Tim Burke spent most of his Peace Corps days in Panama working to improve water infrastructure within rural communities. Yet, before he could even begin to consider repairing broken pipelines or hand pumps, he had the difficult task of locating and identifying the individual problem within each water system. Often times, this meant traveling through the rainforest following the pipeline in search of the exact location that had caused the stop of water flow in the first place. Such faults in water infrastructure systems are not uncommon within communities in the developing world. In fact, water projects implemented by international teams are rarely reliable for more than a few years.

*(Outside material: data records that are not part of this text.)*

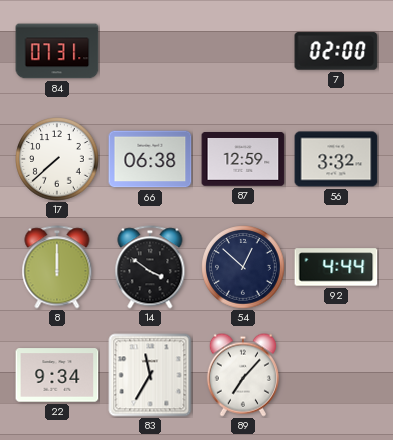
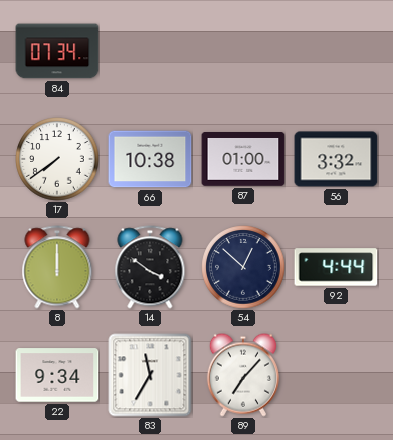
84: 07:31 -> 07:34
7: 02:00 -> none
17: 7:38 -> 7:39
66: 06:38 -> 10:38
87: 12:59 -> 01:00
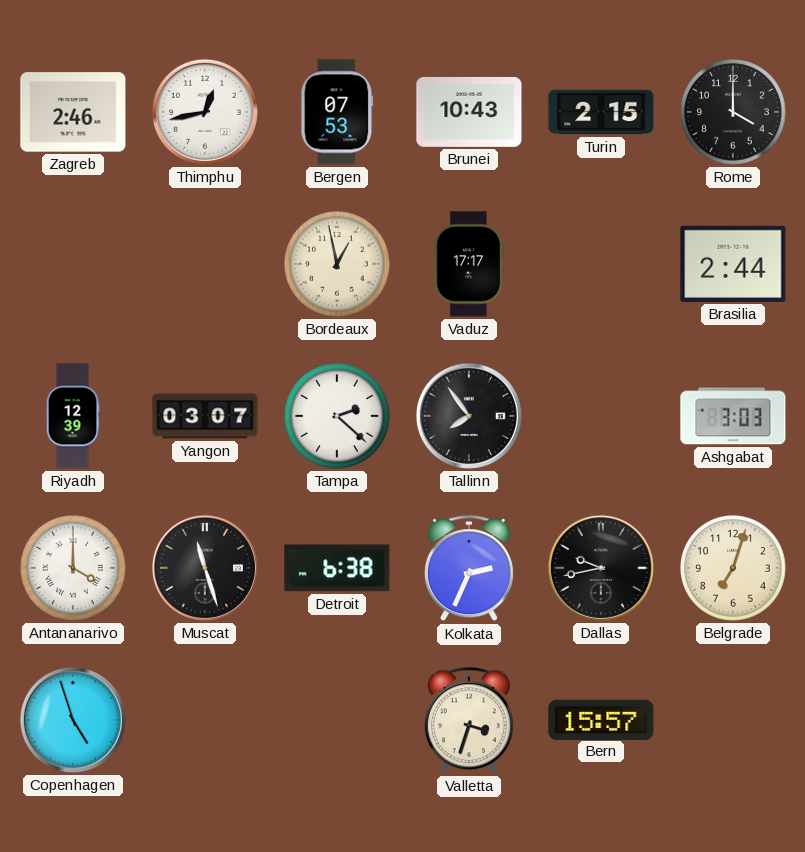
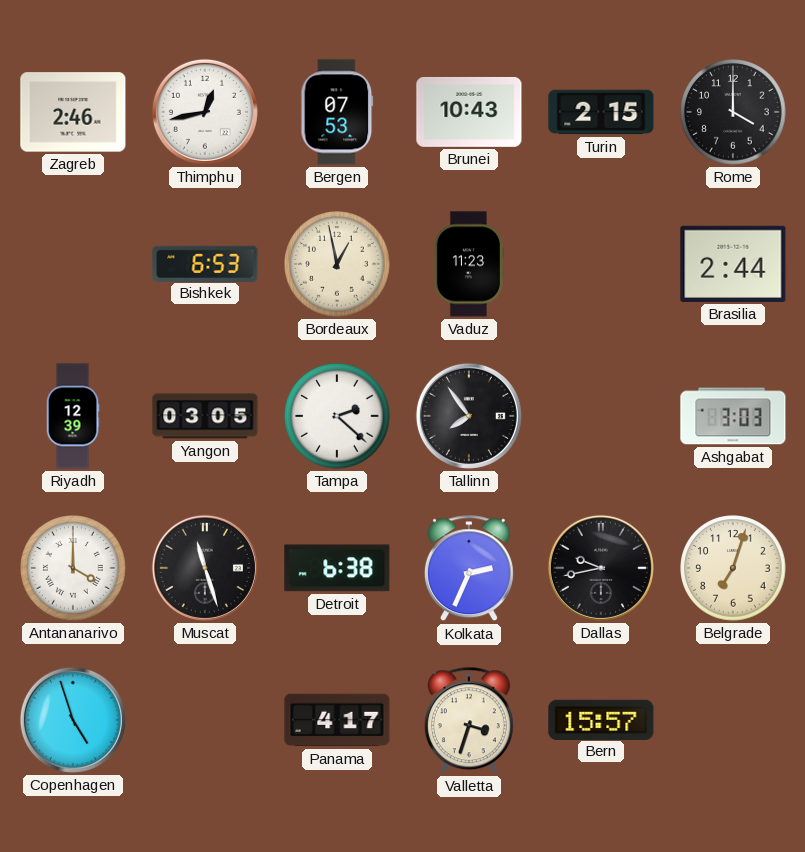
Bishkek: none -> 6:53
Vaduz: 17:17 -> 11:23
Yangon: 03:07 -> 03:05
Panama: none -> 4:17
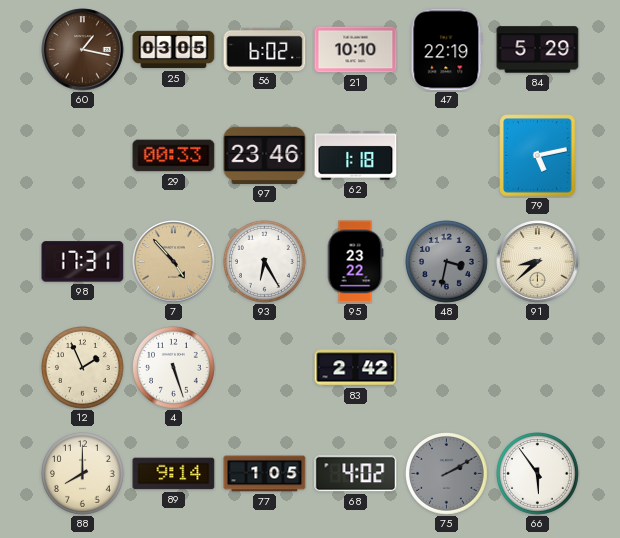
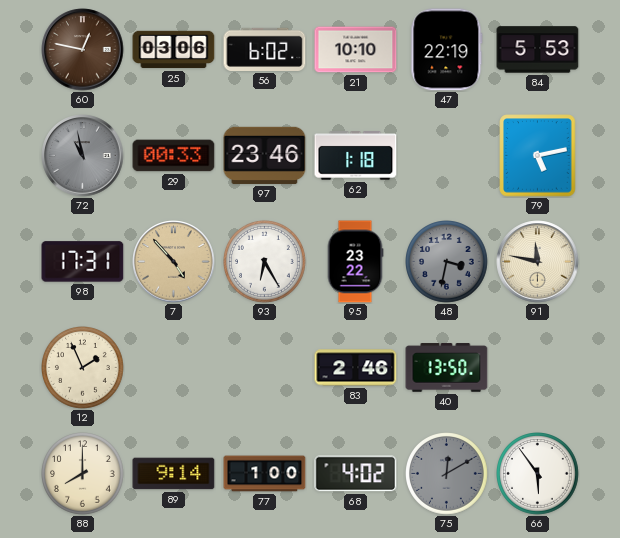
60: 1:17 -> 12:47
25: 03:05 -> 03:06
84: 5:29 -> 5:53
72: none -> 10:58
91: 8:38 -> 11:47
4: 5:27 -> none
83: 2:42 -> 2:46
40: none -> 13:50
77: 1:05 -> 1:00
75: 2:10 -> 12:10
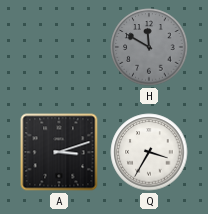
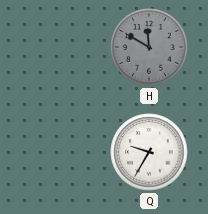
A: 3:12 -> none
Q: 3:35 -> 9:35
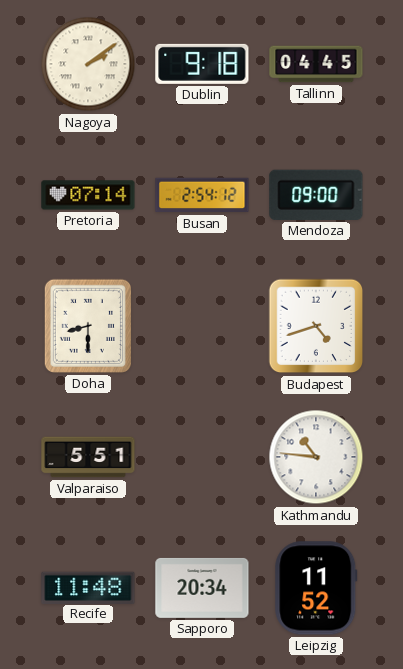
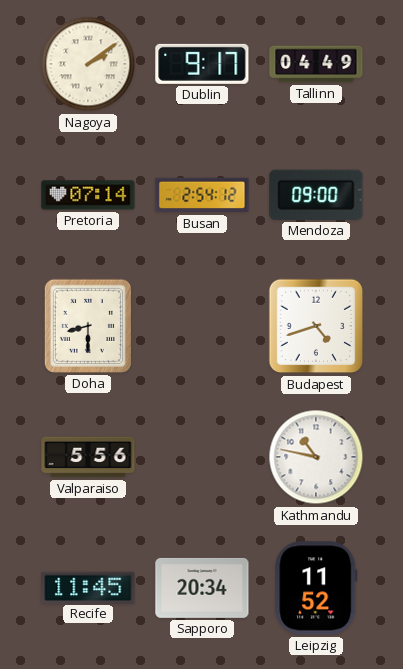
Dublin: 9:18 -> 9:17
Tallinn: 04:45 -> 04:49
Valparaiso: 5:51 -> 5:56
Kathmandu: 10:46 -> 10:47
Recife: 11:48 -> 11:45
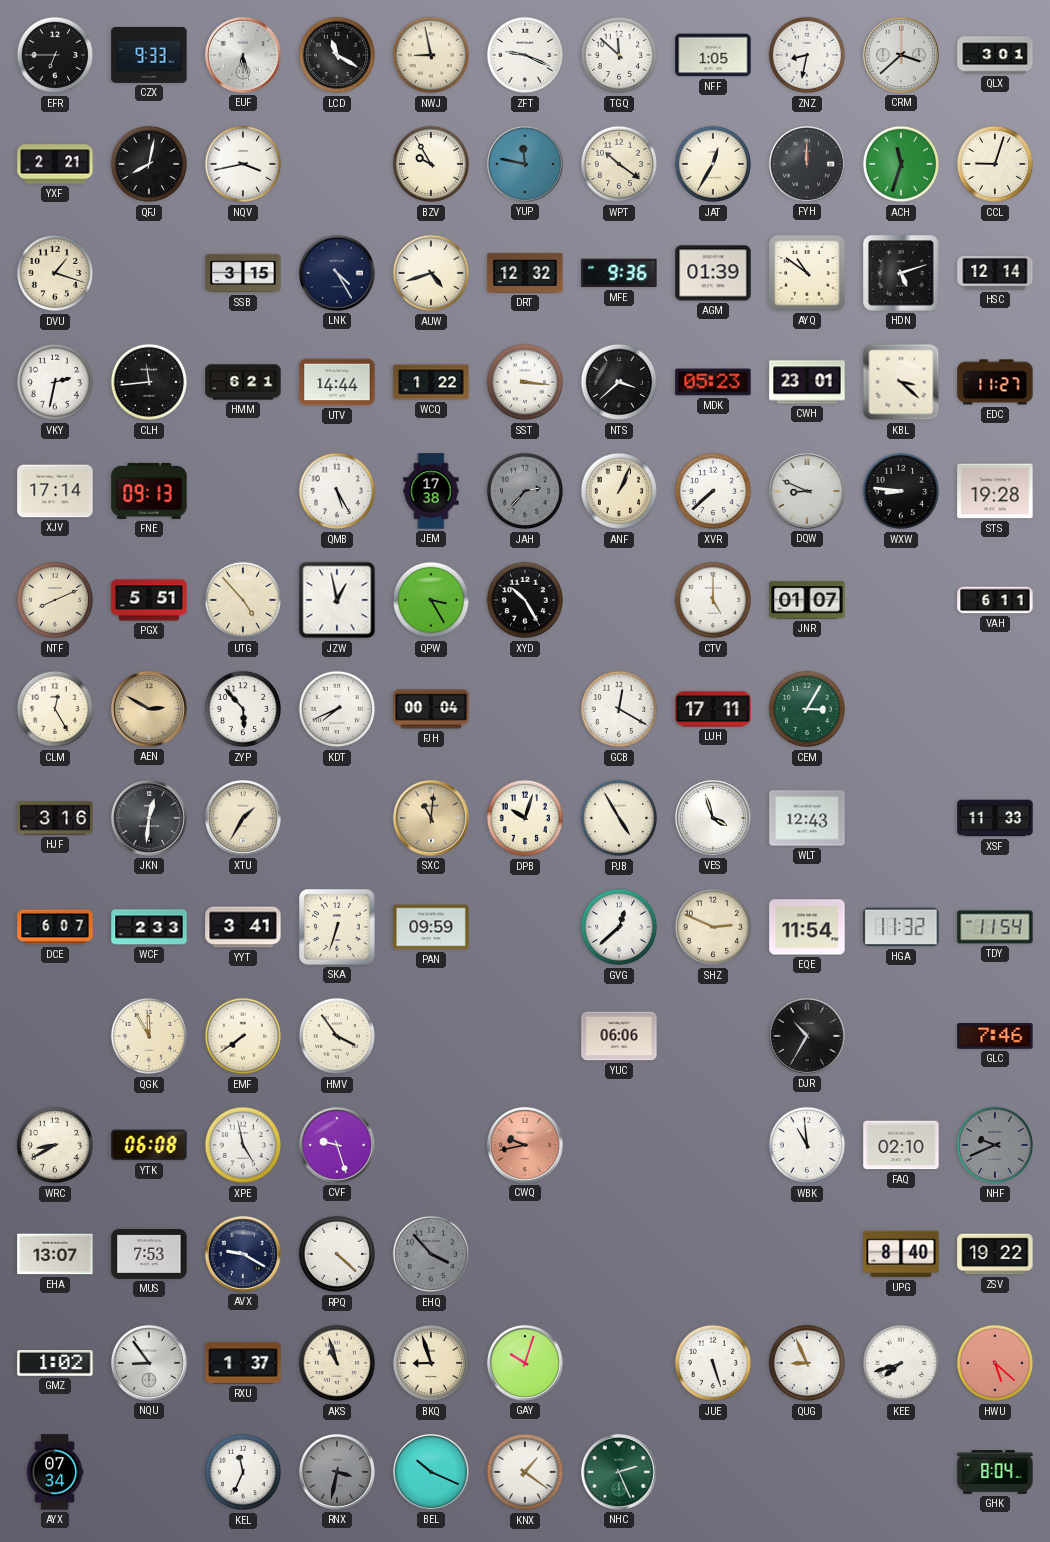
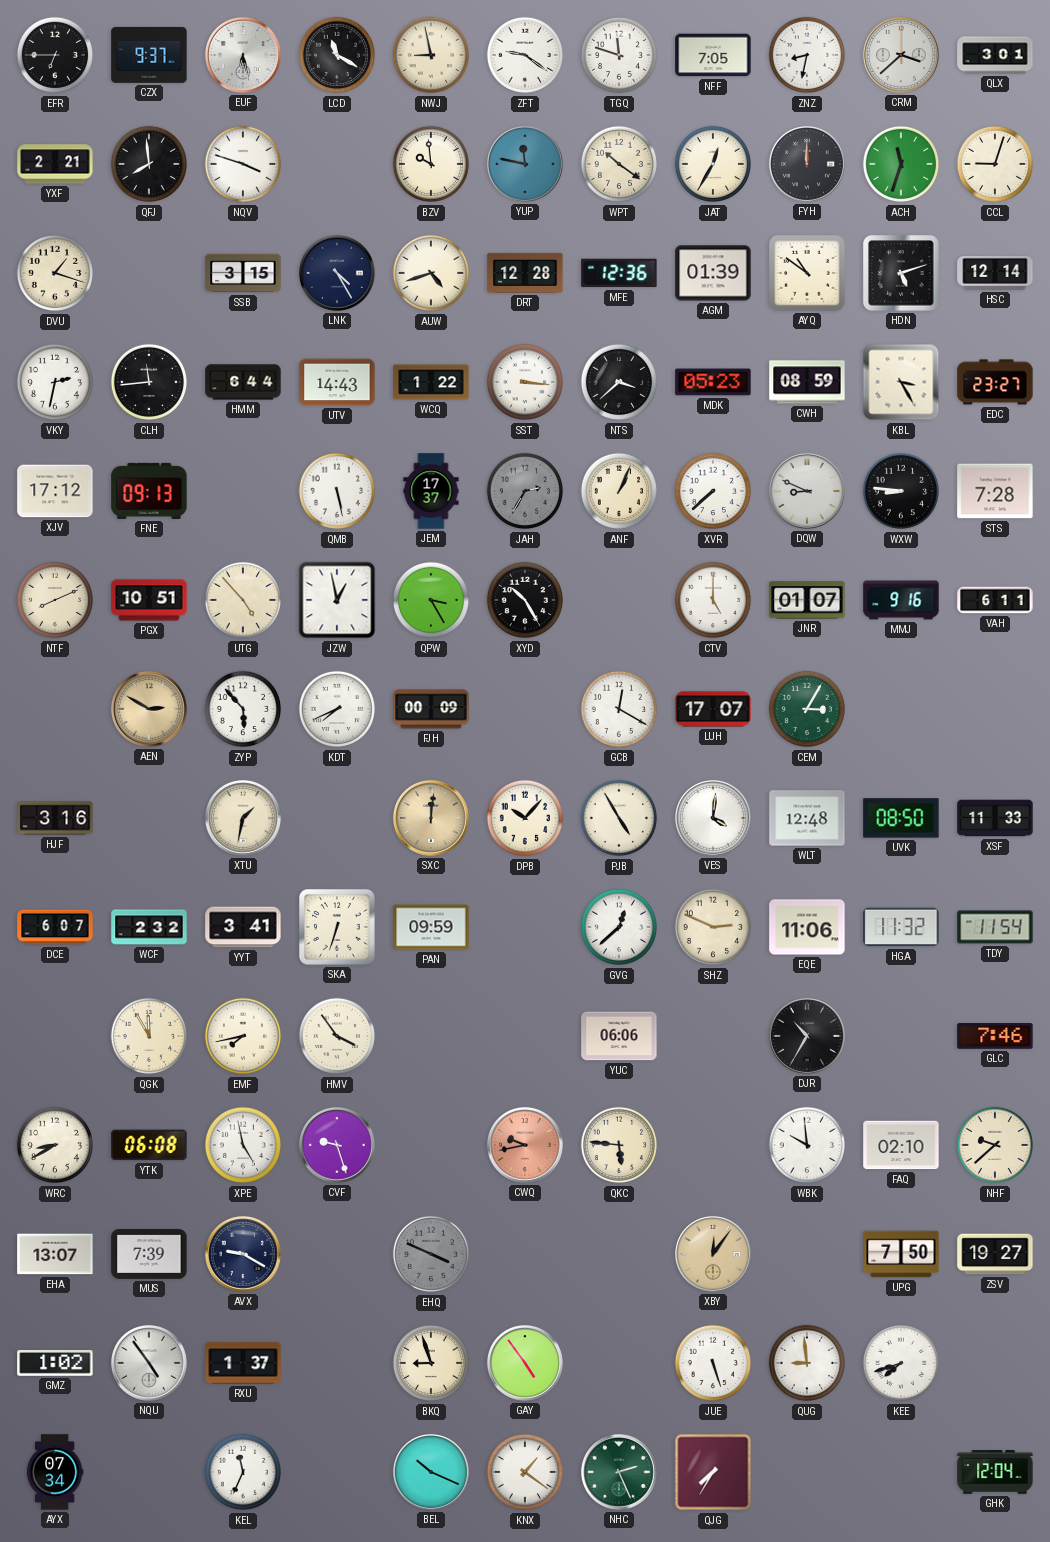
CZX: 9:33 -> 9:37
ZFT: 9:19 -> 9:21
TGQ: 11:52 -> 11:48
NFF: 1:05 -> 7:05
QFJ: 8:02 -> 7:59
NQV: 3:43 -> 3:48
BZV: 9:55 -> 9:59
DRT: 12:32 -> 12:28
MFE: 9:36 -> 12:36
HMM: 6:21 -> 6:44
UTV: 14:44 -> 14:43
CWH: 23:01 -> 08:59
KBL: 3:22 -> 3:25
EDC: 11:27 -> 23:27
XJV: 17:14 -> 17:12
QMB: 5:25 -> 5:28
JEM: 17:38 -> 17:37
JAH: 2:37 -> 2:35
STS: 19:28 -> 7:28
PGX: 5:51 -> 10:51
MMJ: none -> 9:16
CLM: 12:25 -> none
FJH: 00:04 -> 00:09
LUH: 17:11 -> 17:07
JKN: 12:31 -> none
XTU: 1:35 -> 1:32
SXC: 11:01 -> 12:01
DPB: 10:03 -> 10:07
VES: 3:57 -> 4:01
WLT: 12:43 -> 12:48
UVK: none -> 08:50
WCF: 2:33 -> 2:32
EQE: 11:54 -> 11:06
EMF: 7:39 -> 7:43
QKC: none -> 5:46
WBK: 10:59 -> 9:59
NHF: 9:41 -> 9:38
NHF dial: grey -> cream
MUS: 7:53 -> 7:39
RPQ: 4:22 -> none
EHQ: 3:53 -> 3:49
XBY: none -> 12:06
UPG: 8:40 -> 7:50
ZSV: 19:22 -> 19:27
NQU: 8:54 -> 4:54
AKS: 10:57 -> none
GAY: 10:03 -> 4:54
QUG: 8:56 -> 8:59
HWU: 5:22 -> none
RNX: 3:32 -> none
QJG: none -> 7:35
GHK: 8:04 -> 12:04
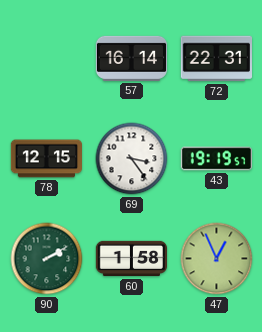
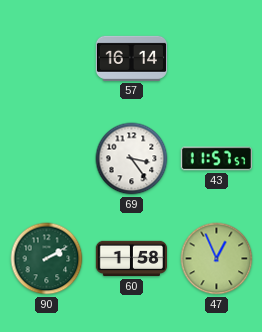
72: 22:31 -> none
78: 12:15 -> none
43: 19:19 -> 11:57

Tim, now a doctoral candidate for material sciences at Stanford, developed a device known as the MoMo (mobile monitor) upon his return. MoMo works to counteract the exact problems that Tim encountered while in Panama. MoMo is a small monitoring device that attaches to a water system, either well or pipeline, and can be used to track the flow of water and to detect faults within the infrastructure. If detected, the fault will be sent as an alert via SMS to a repair team. As an added benefit, this technology will help communities decide on future investments as they are better equipped to assess the sustainability of specific infrastructure projects.
Tim works with a team of entrepreneurs at WellDone International, a nonprofit organization based in San Francisco, to expand the scale and scope of MoMo. This past summer, the WellDone team travelled to Tanzania and formed a partnership with WaterAid Tanzania in order to test the impact of their technology. To fund this pilot project, WellDone has recently launched a campaign on IndieGoGo.